The Sweetest Tool in My Sensory Arsenal

You guys.

Why did no one ever tell me that babies make for the best sensory tools?!

Yes, I know my 12-week-old daughter isn't a sensory tool . . . per se. She's a human being with an infectious smile and the most delicious coos and she loves me, possibly more than anyone's ever loved me before (we're in this phase where I walk into a room, she either hears or sees me, and her face erupts into wide grin after wide grin) - but in the midst of her tearful cries and the raise of her tiny arms, when I hoist her small frame onto my torso for a cuddle, she becomes - for a few moments at least, until she wiggles away like a tiger cub - the best sensory tool I have in my arsenal. Who needs a weighted lap blanket when there's 10ish lbs. of sweet-smelling, tactile-pleasing-fuzzy-headed mini-me right under my chin pressing deeply against my chest?

Perfection
Throw in the Baby Bjorn, my beloved and trusted baby-wearing carrier, and I'm a happy SPD adult these days. For me, nothing feels more prioprioceptively grounding than trekking my infant around, strapped to my body.

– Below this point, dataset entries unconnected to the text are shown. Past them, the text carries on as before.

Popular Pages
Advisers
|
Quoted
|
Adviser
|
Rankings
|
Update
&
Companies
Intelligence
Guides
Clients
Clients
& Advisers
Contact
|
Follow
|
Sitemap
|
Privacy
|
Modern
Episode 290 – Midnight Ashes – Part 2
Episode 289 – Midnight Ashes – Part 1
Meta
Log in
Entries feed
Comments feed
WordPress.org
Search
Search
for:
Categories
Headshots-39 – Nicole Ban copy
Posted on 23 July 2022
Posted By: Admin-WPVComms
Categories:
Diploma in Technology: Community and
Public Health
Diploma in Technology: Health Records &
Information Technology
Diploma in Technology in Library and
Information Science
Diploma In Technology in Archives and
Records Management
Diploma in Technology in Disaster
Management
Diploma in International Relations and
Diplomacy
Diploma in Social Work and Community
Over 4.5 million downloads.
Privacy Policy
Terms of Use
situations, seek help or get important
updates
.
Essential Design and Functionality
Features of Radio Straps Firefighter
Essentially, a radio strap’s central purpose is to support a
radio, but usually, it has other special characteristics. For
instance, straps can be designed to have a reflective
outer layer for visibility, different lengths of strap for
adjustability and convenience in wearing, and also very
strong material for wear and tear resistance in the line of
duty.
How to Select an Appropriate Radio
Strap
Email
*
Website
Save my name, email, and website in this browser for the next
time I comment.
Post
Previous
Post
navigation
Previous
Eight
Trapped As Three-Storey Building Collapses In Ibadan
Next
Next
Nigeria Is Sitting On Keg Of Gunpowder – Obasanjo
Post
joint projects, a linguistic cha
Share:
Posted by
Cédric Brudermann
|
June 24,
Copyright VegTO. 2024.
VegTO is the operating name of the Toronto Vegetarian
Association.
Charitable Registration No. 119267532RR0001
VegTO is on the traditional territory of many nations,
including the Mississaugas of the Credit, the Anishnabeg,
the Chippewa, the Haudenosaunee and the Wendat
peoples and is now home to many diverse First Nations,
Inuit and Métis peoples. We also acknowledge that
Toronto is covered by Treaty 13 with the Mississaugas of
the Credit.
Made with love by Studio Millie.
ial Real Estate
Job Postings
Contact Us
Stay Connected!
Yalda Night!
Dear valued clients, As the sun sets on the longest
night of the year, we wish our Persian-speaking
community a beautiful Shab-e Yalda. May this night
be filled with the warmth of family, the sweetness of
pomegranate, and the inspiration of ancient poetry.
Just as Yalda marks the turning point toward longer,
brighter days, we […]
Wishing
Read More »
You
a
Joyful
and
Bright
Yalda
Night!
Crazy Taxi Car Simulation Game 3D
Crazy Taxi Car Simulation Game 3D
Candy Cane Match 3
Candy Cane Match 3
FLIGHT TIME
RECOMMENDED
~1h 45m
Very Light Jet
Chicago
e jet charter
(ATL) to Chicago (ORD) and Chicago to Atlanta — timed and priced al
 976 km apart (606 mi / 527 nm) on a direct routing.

Birds-Eye Bjorn View of Bow-Hatted Babygirl

Delayed diagnosis sensory adults who are also parents of infants, may we relish our children for their intelligence, energy, and beauty - but also for their natural way of supporting our sensory needs.

Except for the screaming. I'm pretty sure we could all do without the screaming.

1 comment:

  1. Not to mention when she gets a bit older, all those multi-textured baby toys are probably going to be more fun for you than her. I think I loved my son's crinkly monkey and my daughter's bean-belly hedgehog more than they did.

    If you're hyposensitive about movement, the crawling, wiggling, and bouncing days are another thing to look forward to. I tend to be hypersensitive. When my nausea starts getting too much from it, I just put my babies in their play area to wallow, be tickled, or bat a ball around.